Moving Object Localization Using Optical Flow for Pedestrian Detection from a Moving Vehicle

Graduate School of Electrical Engineering, University of Ulsan, Ulsan 680-749, Republic of Korea

Received 9 April 2014; Revised 7 June 2014; Accepted 8 June 2014; Published 10 July 2014

Academic Editor: Yu-Bo Yuan

Copyright © 2014 Joko Hariyono et al. This is an open access article distributed under the Creative Commons Attribution License, which permits unrestricted use, distribution, and reproduction in any medium, provided the original work is properly cited.

Abstract

This paper presents a pedestrian detection method from a moving vehicle using optical flows and histogram of oriented gradients (HOG). A moving object is extracted from the relative motion by segmenting the region representing the same optical flows after compensating the egomotion of the camera. To obtain the optical flow, two consecutive images are divided into grid cells pixels; then each cell is tracked in the current frame to find corresponding cell in the next frame.
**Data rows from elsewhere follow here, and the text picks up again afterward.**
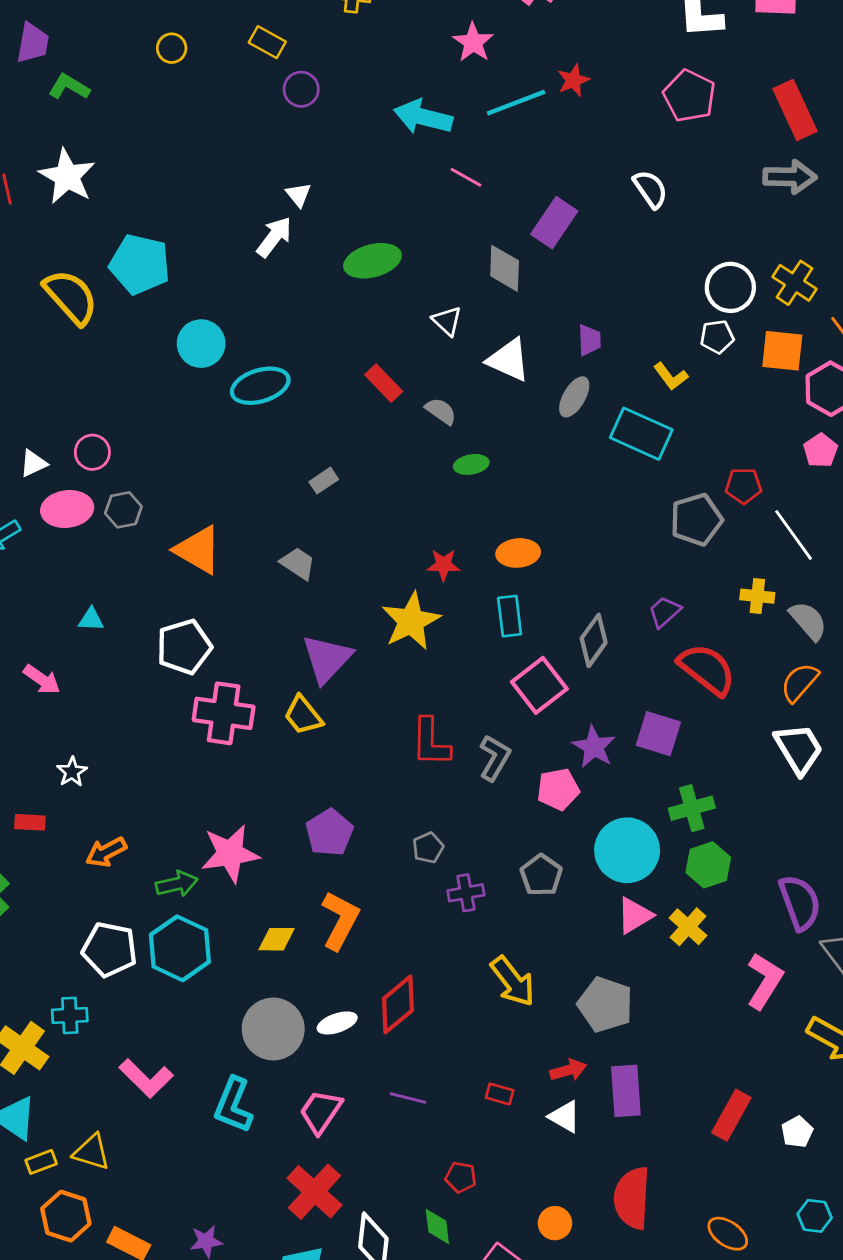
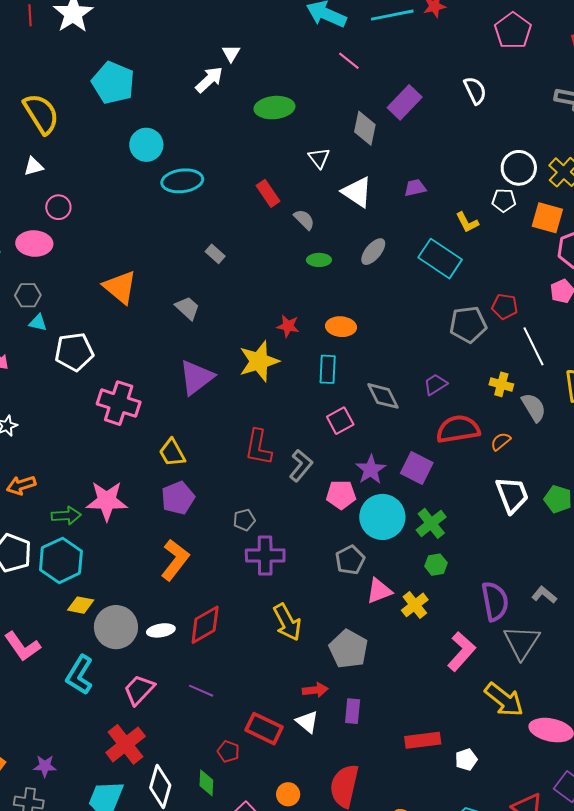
yellow semicircle: (71, 297) -> (41, 114), moved
purple trapezoid: (589, 340) -> (415, 188), turned -110
gray ellipse: (574, 397) -> (373, 252), moved
white triangle: (33, 463) -> (34, 166), moved
gray rectangle: (324, 481) -> (215, 254), turned 66
gray hexagon: (123, 510) -> (28, 295), moved
gray diamond: (594, 640) -> (383, 396), turned -72
white pentagon: (184, 647) -> (74, 352), moved
red semicircle: (707, 669) -> (458, 429), turned -57
orange semicircle: (800, 682) -> (501, 441), moved, size x0.7
pink square: (539, 685) -> (340, 421), size x0.7
yellow trapezoid: (303, 715) -> (172, 453), moved
green cross: (692, 808) -> (431, 523), turned -32
cyan circle: (627, 850) -> (382, 517), moved
green hexagon: (708, 865) -> (436, 565), size x0.7
gray pentagon: (541, 875) -> (350, 560), moved
purple cross: (466, 893) -> (265, 555), size x1.5
yellow diamond: (277, 939) -> (81, 605), moved
purple rectangle: (626, 1091) -> (353, 711), size x0.7
red rectangle: (500, 1094) -> (264, 729), moved, size x1.8
red rectangle: (731, 1115) -> (423, 740), turned 44

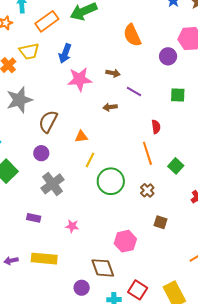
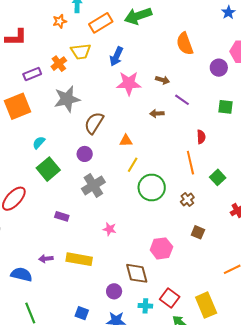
purple rectangle: (34, 218) -> (62, 216), moved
Using at least three corresponding cells, affine transformation is performed according to each corresponding cell in the consecutive images, so that conformed optical flows are extracted. The regions of moving object are detected as transformed objects, which are different from the previously registered background. Morphological process is applied to get the candidate human regions. In order to recognize the object, the HOG features are extracted on the candidate region and classified using linear support vector machine (SVM). The HOG feature vectors are used as input of linear SVM to classify the given input into pedestrian/nonpedestrian. The proposed method was tested in a moving vehicle and also confirmed through experiments using pedestrian dataset. It shows a significant improvement compared with original HOG using ETHZ pedestrian dataset.